In 1954, he was appointed to the newly established Chair at Newcastle-upon-Tyne, where Chemical Engineering became a separate Department and independent of Mechanical Engineering of which it was formerly part, and remained there until his retirement in 1975. He took a period of secondment to Heriot Watt University where, following the splitting of the joint Department of Chemical Engineering with Edinburgh, he acted as adviser and de facto Head of Department. The Scottish university awarded him an Honorary DSc in 1973.
John's first wife Dora sadly died in 1961; they had two sons, Anthony and Simon. He remarried in 1965 and is survived by Christine.
JFR
About Prof. Richardson
Professor John Francis Richardson , Jack to all who knew him, was born at Palmers Green, North London, on July 29, 1920 and attended the Dame Alice Owens School in Islington. Subsequently, after studying Chemical Engineering at Imperial College, he embarked on research into the suppression of burning liquids and of fires. This early work contributed much to our understanding of the extinguishing properties of foams, carbon dioxide, and halogenated hydrocarbons, and he spent much time during the war years on large-scale fire control experiments in Manchester and at the Llandarcy Refinery in South Wales. At the end of the war, Jack returned to Imperial College as a lecturer where he focused on research in the broad area of multiphase fluid mechanics, especially sedimentation and fluidization, two-phase flow of a gas and a liquid in pipes. This laid the foundation for the design of industrial processes like catalytic crackers and led to a long lasting collaboration with the Nuclear Research Laboratories at Harwell. This work also led to the publication of the famous paper, now common knowledge, the so-called Richardson-Zaki equation which was selected as the Week's citation classic ( Current Contents , February 12, 1979)!

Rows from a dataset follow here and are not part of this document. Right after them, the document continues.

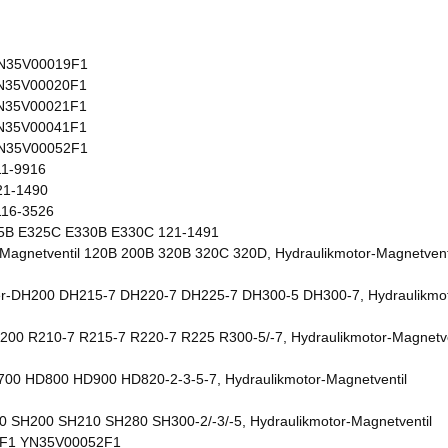
YN35V00019F1
YN35V00020F1
YN35V00021F1
YN35V00041F1
YN35V00052F1
1-9916
21-1490
16-3526
25B E325C E330B E330C 121-1491
Magnetventil 120B 200B 320B 320C 320D, Hydraulikmotor-Magnetventi
r-DH200 DH215-7 DH220-7 DH225-7 DH300-5 DH300-7, Hydraulikmot
200 R210-7 R215-7 R220-7 R225 R300-5/-7, Hydraulikmotor-Magnetve
00 HD800 HD900 HD820-2-3-5-7, Hydraulikmotor-Magnetventil
 SH200 SH210 SH280 SH300-2/-3/-5, Hydraulikmotor-Magnetventil
F1 YN35V00052F1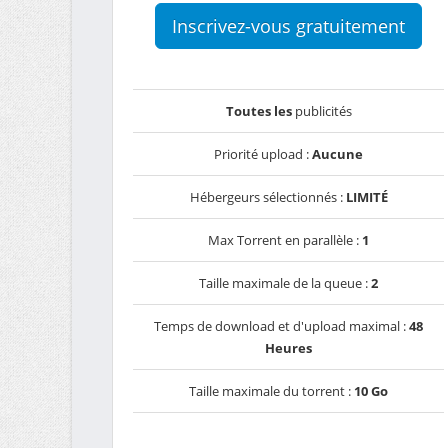
Inscrivez-vous gratuitement
Toutes les
publicités
Priorité upload :
Aucune
Hébergeurs sélectionnés :
LIMITÉ
Max Torrent en parallèle :
1
Taille maximale de la queue :
2
Temps de download et d'upload maximal :
48
Heures
Taille maximale du torrent :
10 Go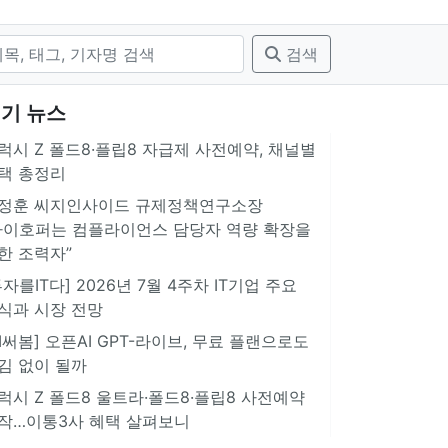
검색
기 뉴스
럭시 Z 폴드8·플립8 자급제 사전예약, 채널별
택 총정리
정훈 씨지인사이드 규제정책연구소장
아이호퍼는 컴플라이언스 담당자 역량 확장을
한 조력자”
투자를IT다] 2026년 7월 4주차 IT기업 주요
식과 시장 전망
AI써봄] 오픈AI GPT-라이브, 무료 플랜으로도
김 없이 될까
럭시 Z 폴드8 울트라·폴드8·플립8 사전예약
작…이통3사 혜택 살펴보니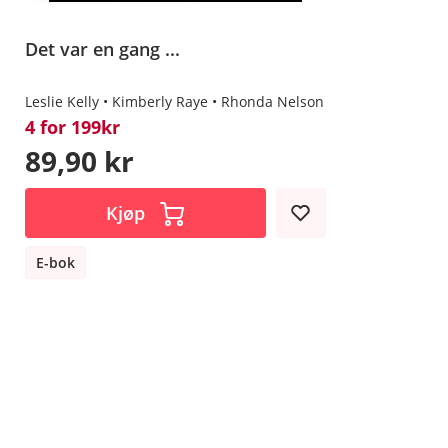
Det var en gang ...
Leslie Kelly
Kimberly Raye
Rhonda Nelson
4 for 199kr
89,90 kr
Kjøp
E-bok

After a brief spell with Boake Roberts in East London, where he worked on the development of novel processes for flavors and fragrances, he was appointed as Professor of Chemical Engineering at the then University College of Swansea (now University of Swansea), in 1960. He remained there until his retirement in 1987 and thereafter continued as an Emeritus Professor until his death on January 4, 2011.

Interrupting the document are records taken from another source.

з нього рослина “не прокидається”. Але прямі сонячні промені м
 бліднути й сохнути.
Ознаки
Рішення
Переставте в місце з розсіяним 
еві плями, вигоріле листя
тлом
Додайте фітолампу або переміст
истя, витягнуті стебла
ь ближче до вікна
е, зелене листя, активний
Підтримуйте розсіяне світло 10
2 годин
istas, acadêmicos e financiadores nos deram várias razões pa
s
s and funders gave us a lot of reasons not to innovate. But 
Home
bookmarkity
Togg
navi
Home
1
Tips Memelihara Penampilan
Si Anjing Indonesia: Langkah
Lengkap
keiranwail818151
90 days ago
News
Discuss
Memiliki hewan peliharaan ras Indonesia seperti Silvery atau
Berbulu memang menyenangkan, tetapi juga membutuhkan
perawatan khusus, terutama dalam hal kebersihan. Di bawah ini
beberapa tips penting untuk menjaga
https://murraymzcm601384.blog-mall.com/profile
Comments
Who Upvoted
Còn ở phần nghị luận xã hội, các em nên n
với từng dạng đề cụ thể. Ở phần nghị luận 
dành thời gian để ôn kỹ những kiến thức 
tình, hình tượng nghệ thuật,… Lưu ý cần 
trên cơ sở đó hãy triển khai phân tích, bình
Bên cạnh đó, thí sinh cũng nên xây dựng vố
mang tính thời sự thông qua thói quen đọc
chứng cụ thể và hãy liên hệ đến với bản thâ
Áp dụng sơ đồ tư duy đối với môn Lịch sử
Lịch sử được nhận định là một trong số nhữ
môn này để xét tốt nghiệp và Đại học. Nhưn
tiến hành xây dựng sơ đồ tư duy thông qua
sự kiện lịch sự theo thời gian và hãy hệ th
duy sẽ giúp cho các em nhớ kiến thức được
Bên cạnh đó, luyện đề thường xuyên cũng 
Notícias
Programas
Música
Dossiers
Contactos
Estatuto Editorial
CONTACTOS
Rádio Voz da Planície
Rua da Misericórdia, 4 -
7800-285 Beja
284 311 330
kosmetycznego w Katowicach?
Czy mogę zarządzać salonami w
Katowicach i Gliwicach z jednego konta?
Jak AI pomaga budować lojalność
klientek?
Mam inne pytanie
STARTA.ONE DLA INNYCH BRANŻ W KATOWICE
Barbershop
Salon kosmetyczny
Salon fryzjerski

Throughout his career, his major thrust was on the wellbeing of the discipline of Chemical Engineering. In the early years of his teaching duties at Imperial College, he and his colleague John Coulson recognized the lack of satisfactory textbooks in the field of Chemical Engineering. They set about rectifying the situation and this is how the now well-known Coulson-Richardson series of books on Chemical Engineering was born. The fact that this series of books (six volumes) is as relevant today as it was at the time of their first appearance is a testimony to the foresight of John Coulson and Jack Richardson.